Vasilije Subotić

Personal information
- Full name: Vasilije Subotić
- Date of birth: 5 January 2008 (age 18)
- Place of birth: Belgrade, Serbia
- Height: 1.80 m (5 ft 11 in)
- Position: Winger

Team information
- Current team: Red Star Belgrade
- Number: 91

Youth career
- 2023–2026: Red Star Belgrade

Senior career*
- Years: Team / Apps / (Gls)
- 2026–: Red Star Belgrade / 1 / (0)

International career^{‡}
- 2023: Serbia U15 / 2 / (0)
- 2024: Serbia U16 / 3 / (1)
- 2026–: Serbia U18 / 1 / (0)

= Vasilije Subotić =

Serbian footballer (born 2008)

Vasilije Subotić (Serbian Cyrillic: Василије Суботић; born 5 January 2008) is a Serbian professional footballer who plays as a winger for Red Star Belgrade in the Serbian SuperLiga.

==Club career==
Subotić was born in Belgrade and joined Red Star Belgrade's pioneer (under-15) academy at the age of 15 in 2023, progressing through every youth category at the club. He is capable of playing on either flank and is noted for his pace, dribbling and football intelligence.
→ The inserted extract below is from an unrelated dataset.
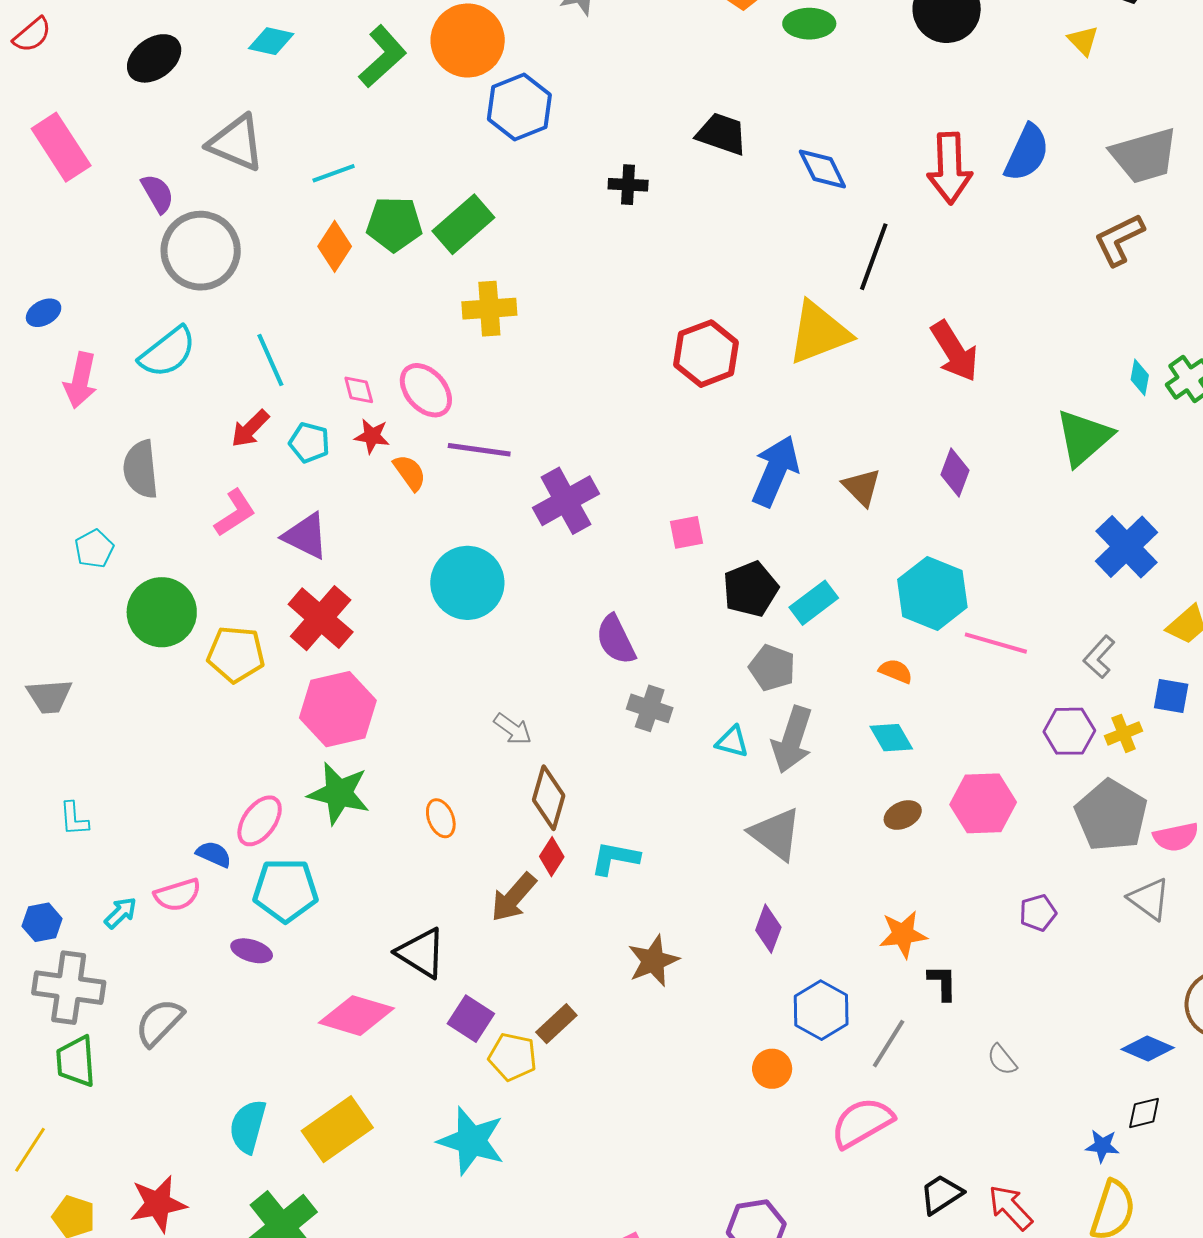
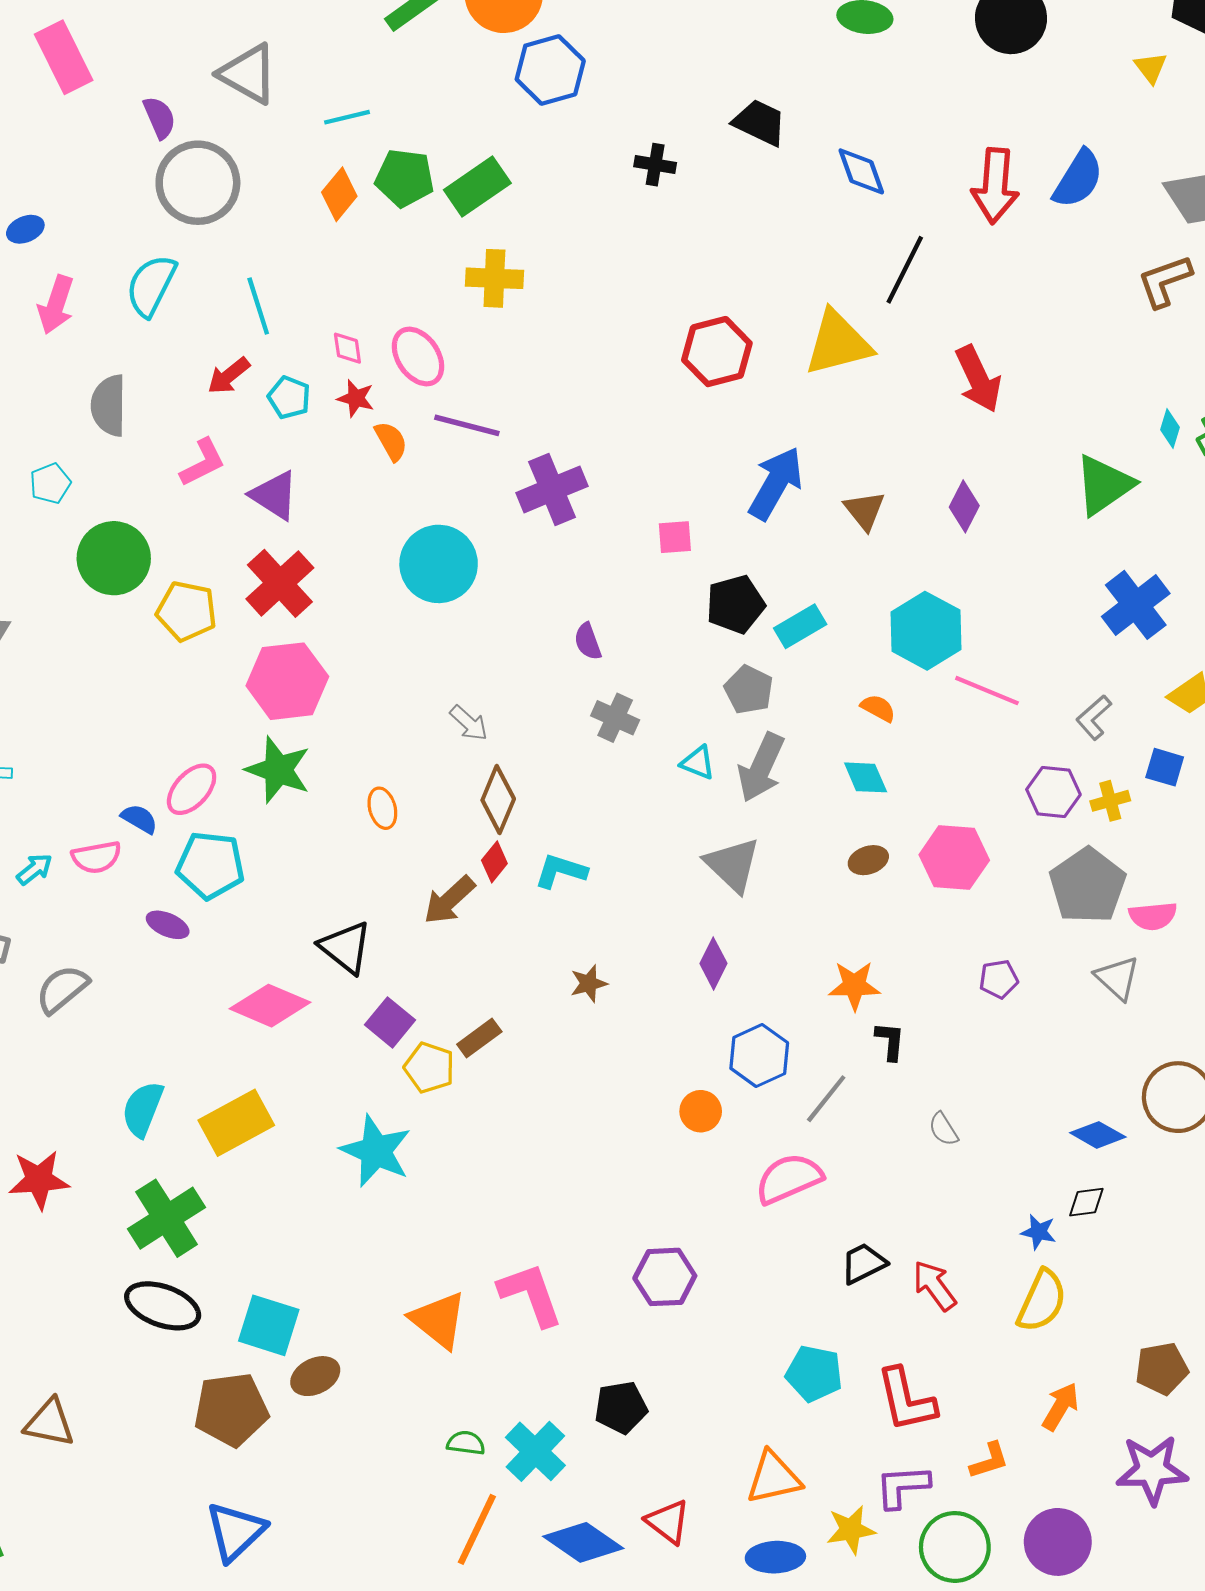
cyan semicircle: (168, 352) -> (151, 286), turned 148
purple semicircle: (616, 640) -> (588, 641), size x0.7
brown star: (653, 961) -> (589, 983), size x0.7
During the international break in March 2026, Subotić was called up to train with the first team by head coach Dejan Stanković, who publicly singled him out as a player who had stood out from the group. He made his senior debut in round 29 of the Serbian SuperLiga against FK Radnik Surdulica, coming on as a substitute. Following his debut, Subotić extended his contract with the club until June 2028.

==International career==
Subotić has represented Serbia at youth level, making two appearances for the Serbia under-16 side in 2024, scoring one goal.